Nebraska Revised Statute 67-456
Annual report; certificate of authority.
(1) A limited liability partnership, and a foreign limited liability partnership authorized to transact business in this state, shall file an annual report in the office of the Secretary of State which contains:
(a) The name of the limited liability partnership and the state or other jurisdiction under whose laws the foreign limited liability partnership is formed;
(b) The street address of the partnership's chief executive office and, if different, the street address of an office of the partnership in this state, if any; and
(c) If the partnership does not have an office in this state, the name and street address and post office box number, if any, of the partnership's current agent for service of process.

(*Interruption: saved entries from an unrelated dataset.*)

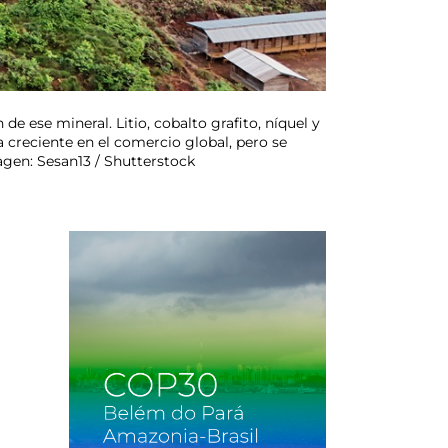
de ese mineral. Litio, cobalto grafito, níquel y
 creciente en el comercio global, pero se
gen: Sesan13 / Shutterstock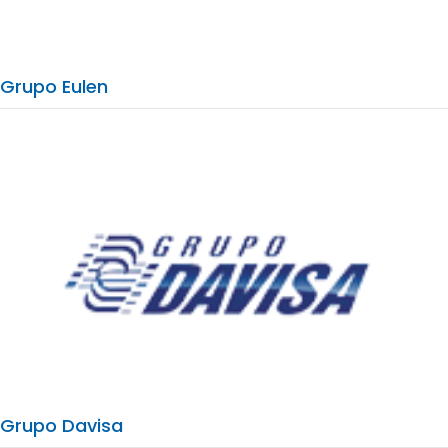
Grupo Eulen
Grupo Davisa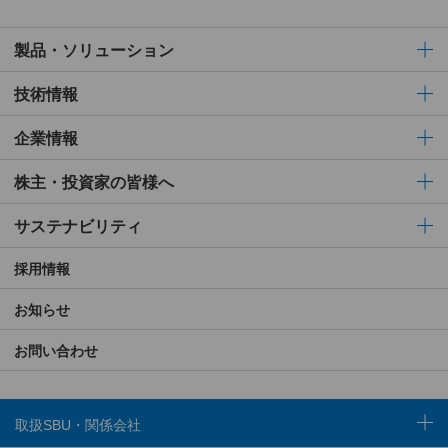
製品・ソリューション
技術情報
企業情報
株主・投資家の皆様へ
サステナビリティ
採用情報
お知らせ
お問い合わせ
取扱SBU・関係会社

(2) Any limited liability partnership, or foreign limited liability partnership authorized to transact business in this state, engaging in the practice of law in this state shall file with its annual report a current certificate of authority from the Nebraska Supreme Court.
(3) An annual report and certificate of authority, if applicable, must be filed between January 1 and April 1 of each year following the calendar year in which a partnership files a statement of qualification or a foreign partnership becomes authorized to transact business in this state.

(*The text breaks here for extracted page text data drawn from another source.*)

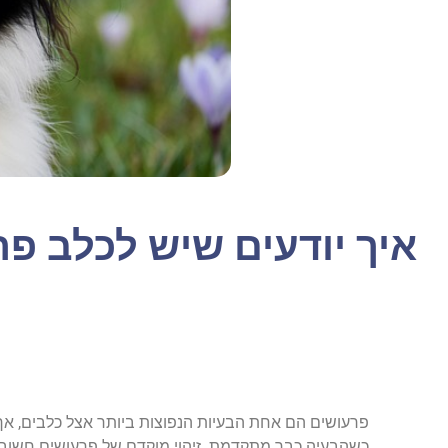
איך יודעים שיש לכלב פרע
פרעושים הם אחת הבעיות הנפוצות ביותר אצל כלבים, אך 
כשהבעיה כבר מתקדמת. זיהוי מוקדם של פרעושים חשוב 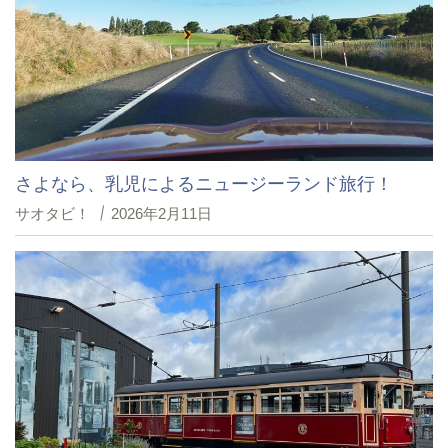
さよなら、乳児によるニュージーランド旅行！
サオタビ！
2026年2月11日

(4) The Secretary of State may revoke the statement of qualification of a partnership that fails to file an annual report and certificate of authority, if applicable, when due or pay the required filing fee provided in section 67-462. To do so, the Secretary of State shall provide the partnership at least sixty days' written notice of intent to revoke the statement. The notice must be mailed to the partnership at its chief executive office set forth in the last filed statement of qualification or annual report. The notice must specify the annual report or certificate of authority, if applicable, that has not been filed, the fee that has not been paid, and the effective date of the revocation. The revocation is not effective if the annual report and certificate of authority, if applicable, is filed and the fee is paid before the effective date of the revocation.
(5) A revocation under subsection (4) of this section only affects a partnership's status as a limited liability partnership and is not an event of dissolution of the partnership.
(6) A partnership whose statement of qualification has been revoked may apply to the Secretary of State for reinstatement within two years after the effective date of the revocation. The application must state:
(a) The name of the partnership and the effective date of the revocation; and
(b) That the ground for revocation either did not exist or has been corrected.
(7) A reinstatement under subsection (6) of this section relates back to and takes effect as of the effective date of the revocation, and the partnership's status as a limited liability partnership continues as if the revocation had never occurred.
(8) A correction or an amendment to the annual report may be filed at any time.